(ORDO NEWS) — Astronomers have discovered that too many supernovae can not only slow down star formation, but also stop it.
Interstellar winds can interrupt or completely stop the process of star birth. It was this phenomenon that a team of astronomers in New Mexico discovered when they studied the galaxy M33.
They also found that cosmic rays play a huge role in propagating these winds through interstellar space.
Astronomers have long known that winds from supernova explosions and jets of matter emanating from the cores of galaxies can slow down star formation. In essence, they deprive protostars of the gas and dust they need to form.

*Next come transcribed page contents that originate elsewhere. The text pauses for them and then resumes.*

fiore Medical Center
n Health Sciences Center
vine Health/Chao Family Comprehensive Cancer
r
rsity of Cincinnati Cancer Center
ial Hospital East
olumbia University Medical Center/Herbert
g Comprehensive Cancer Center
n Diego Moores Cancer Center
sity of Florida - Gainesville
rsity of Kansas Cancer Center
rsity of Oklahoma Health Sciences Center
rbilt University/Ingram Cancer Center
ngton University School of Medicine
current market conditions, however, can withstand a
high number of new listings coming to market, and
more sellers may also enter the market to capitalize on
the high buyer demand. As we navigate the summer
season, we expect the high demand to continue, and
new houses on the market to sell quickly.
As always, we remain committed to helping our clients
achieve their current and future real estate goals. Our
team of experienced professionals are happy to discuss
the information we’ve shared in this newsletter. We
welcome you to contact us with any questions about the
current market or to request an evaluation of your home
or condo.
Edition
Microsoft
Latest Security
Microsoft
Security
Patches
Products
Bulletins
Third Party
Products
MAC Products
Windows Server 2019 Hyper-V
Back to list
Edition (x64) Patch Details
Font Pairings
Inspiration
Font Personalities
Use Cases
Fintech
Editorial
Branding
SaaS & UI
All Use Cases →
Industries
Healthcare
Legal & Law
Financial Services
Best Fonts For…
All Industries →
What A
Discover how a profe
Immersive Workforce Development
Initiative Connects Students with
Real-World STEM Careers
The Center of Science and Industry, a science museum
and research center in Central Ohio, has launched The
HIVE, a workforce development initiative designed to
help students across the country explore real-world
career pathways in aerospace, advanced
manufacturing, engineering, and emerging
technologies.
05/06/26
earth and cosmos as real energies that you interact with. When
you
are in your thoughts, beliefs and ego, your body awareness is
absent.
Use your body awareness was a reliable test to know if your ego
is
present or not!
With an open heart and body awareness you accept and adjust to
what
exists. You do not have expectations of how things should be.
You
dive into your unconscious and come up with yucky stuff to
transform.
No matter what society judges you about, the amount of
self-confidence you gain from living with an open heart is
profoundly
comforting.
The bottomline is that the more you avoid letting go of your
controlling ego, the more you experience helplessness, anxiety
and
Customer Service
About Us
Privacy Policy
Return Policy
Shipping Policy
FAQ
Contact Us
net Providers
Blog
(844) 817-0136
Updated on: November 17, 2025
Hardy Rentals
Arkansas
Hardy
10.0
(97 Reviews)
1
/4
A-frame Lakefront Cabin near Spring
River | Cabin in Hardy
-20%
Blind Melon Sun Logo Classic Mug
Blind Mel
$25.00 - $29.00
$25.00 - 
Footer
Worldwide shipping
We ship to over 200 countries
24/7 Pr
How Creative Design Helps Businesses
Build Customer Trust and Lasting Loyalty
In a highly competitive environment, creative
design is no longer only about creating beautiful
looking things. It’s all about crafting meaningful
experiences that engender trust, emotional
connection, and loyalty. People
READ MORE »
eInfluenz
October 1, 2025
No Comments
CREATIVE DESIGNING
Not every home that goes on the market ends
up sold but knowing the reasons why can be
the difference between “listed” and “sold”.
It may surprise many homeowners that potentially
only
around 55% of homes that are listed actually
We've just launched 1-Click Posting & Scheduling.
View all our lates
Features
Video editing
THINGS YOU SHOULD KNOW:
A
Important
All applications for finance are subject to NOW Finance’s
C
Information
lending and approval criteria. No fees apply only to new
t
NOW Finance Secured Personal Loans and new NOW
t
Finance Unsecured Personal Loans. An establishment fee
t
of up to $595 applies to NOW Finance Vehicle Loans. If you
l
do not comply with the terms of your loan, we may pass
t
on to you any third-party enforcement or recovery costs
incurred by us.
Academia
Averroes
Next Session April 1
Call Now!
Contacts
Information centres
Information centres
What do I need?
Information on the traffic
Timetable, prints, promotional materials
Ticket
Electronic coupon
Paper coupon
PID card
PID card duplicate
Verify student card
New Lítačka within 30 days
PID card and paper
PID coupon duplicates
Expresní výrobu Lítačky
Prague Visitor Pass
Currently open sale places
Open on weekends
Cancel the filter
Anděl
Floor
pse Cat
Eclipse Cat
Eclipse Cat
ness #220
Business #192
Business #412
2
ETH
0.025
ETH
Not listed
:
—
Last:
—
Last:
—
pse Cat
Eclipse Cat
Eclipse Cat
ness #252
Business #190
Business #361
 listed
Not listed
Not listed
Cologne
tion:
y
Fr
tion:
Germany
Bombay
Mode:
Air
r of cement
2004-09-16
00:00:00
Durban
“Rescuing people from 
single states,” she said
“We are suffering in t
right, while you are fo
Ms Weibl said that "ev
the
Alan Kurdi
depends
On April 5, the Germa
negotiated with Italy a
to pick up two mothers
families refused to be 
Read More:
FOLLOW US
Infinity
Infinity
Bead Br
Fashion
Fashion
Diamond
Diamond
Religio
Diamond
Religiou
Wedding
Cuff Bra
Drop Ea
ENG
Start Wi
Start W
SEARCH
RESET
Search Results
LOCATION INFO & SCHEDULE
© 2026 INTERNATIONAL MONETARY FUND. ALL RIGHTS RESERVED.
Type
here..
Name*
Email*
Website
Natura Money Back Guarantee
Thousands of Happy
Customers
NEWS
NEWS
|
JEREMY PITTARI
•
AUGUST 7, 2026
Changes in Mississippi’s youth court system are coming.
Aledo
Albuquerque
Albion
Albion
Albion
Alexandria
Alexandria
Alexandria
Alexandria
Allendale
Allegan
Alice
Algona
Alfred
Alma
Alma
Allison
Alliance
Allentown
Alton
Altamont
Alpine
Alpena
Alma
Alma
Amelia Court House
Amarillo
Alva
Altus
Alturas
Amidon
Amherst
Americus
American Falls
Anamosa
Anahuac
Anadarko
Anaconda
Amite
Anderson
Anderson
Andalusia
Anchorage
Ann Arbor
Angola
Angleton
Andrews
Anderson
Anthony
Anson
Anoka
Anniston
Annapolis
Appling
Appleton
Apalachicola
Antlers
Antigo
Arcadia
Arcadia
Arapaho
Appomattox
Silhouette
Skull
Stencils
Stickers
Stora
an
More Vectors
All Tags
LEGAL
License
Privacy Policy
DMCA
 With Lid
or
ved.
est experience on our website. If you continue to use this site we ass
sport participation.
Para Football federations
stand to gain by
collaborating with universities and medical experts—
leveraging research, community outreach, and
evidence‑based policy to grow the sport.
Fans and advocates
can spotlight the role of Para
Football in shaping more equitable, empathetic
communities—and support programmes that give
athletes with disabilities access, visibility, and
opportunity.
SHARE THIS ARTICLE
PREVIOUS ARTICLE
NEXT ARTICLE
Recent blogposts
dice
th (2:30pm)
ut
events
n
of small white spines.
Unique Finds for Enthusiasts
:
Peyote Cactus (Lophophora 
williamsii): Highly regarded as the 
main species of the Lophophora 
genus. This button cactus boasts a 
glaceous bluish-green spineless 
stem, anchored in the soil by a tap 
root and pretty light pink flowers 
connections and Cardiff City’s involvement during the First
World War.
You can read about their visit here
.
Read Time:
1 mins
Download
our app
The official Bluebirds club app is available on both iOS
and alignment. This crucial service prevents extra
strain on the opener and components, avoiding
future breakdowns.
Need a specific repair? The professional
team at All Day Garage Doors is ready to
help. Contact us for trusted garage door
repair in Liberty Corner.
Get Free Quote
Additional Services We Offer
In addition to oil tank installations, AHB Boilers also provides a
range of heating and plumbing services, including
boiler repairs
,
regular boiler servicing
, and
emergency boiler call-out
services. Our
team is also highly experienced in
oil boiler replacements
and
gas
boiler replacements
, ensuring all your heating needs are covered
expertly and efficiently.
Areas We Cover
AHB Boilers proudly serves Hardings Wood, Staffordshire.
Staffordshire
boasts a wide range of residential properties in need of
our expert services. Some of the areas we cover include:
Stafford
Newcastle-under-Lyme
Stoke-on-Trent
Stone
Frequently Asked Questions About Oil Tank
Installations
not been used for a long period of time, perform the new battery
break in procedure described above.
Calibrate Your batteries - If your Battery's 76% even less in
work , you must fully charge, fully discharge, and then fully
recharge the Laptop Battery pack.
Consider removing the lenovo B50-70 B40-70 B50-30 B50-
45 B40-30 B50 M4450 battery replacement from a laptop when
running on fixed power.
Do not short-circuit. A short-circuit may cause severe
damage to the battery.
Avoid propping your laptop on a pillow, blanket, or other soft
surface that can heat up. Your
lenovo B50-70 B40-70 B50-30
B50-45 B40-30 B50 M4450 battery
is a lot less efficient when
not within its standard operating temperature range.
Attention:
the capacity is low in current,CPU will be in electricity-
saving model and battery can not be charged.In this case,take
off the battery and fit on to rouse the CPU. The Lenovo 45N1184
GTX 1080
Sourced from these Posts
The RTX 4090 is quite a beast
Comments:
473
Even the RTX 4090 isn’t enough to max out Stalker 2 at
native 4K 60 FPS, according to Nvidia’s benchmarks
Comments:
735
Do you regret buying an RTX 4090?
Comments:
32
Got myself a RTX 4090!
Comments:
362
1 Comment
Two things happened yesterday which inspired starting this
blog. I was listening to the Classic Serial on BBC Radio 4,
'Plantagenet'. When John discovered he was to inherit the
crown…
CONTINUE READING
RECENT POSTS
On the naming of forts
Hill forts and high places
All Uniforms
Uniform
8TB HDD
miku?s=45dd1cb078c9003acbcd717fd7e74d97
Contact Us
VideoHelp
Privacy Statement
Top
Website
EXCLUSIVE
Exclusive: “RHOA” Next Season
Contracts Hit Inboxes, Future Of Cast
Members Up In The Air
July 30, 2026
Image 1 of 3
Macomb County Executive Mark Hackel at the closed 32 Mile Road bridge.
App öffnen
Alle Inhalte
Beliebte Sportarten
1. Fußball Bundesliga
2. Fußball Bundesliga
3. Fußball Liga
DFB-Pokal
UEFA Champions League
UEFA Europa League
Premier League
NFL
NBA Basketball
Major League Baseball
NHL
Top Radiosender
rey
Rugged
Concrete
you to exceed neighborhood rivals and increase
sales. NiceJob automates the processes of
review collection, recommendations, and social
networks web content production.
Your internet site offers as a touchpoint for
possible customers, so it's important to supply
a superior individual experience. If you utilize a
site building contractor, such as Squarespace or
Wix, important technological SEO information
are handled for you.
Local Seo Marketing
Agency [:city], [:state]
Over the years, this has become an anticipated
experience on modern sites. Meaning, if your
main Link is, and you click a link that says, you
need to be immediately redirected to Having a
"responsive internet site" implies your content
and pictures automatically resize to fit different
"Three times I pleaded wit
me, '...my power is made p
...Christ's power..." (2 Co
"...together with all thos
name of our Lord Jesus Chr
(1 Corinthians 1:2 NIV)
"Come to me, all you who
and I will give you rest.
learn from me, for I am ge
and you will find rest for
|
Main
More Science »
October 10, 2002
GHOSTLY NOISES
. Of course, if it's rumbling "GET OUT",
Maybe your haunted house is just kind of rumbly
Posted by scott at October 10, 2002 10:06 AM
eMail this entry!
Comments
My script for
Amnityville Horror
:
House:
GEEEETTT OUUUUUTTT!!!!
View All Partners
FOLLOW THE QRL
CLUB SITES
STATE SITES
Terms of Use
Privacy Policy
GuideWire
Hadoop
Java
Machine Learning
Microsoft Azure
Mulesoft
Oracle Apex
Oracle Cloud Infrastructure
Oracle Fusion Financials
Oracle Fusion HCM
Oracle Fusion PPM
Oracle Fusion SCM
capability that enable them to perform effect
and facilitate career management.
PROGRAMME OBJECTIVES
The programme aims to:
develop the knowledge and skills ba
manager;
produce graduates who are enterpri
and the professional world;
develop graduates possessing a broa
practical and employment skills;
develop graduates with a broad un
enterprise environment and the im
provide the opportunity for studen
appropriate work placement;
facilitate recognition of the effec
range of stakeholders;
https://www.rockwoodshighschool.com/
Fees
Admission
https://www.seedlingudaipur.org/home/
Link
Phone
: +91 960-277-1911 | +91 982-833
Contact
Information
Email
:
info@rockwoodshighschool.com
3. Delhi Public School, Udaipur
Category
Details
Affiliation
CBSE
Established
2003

Now for an unexpected twist.
When supernovae occur, they release large amounts of cosmic rays. The more supernovae appear, the more cosmic rays are emitted. They then have a greater effect on interstellar winds, which eventually destroy stellar nurseries.
“We have seen galactic winds driven by cosmic rays in the Milky Way and the Andromeda Galaxy, where the rate of star formation is much lower,” said Fatema Tabatabaei of the Institute for Basic Science Research in Iran.
The processes of star formation and the formation of galaxies are closely related. Simply put, galaxies start out as small clusters of stars that form in hydrogen-rich clouds.
Stars continue to form in clouds of hydrogen gas and dust scattered throughout the galaxies. Starbursts consume available gas and dust, and this affects the shape of the galaxy.
As a team of astronomers led by Tabatabai discovered, the most massive stars at the end of their lives generate cosmic rays that form winds in interstellar space and interact with magnetic fields.
A large number of cosmic rays form a pressure front that crashes into a stellar nursery filled with gas and dust.
The wind breaks the clouds and carries away the building materials necessary for star formation. In general, cosmic rays set in motion winds that dampen star formation.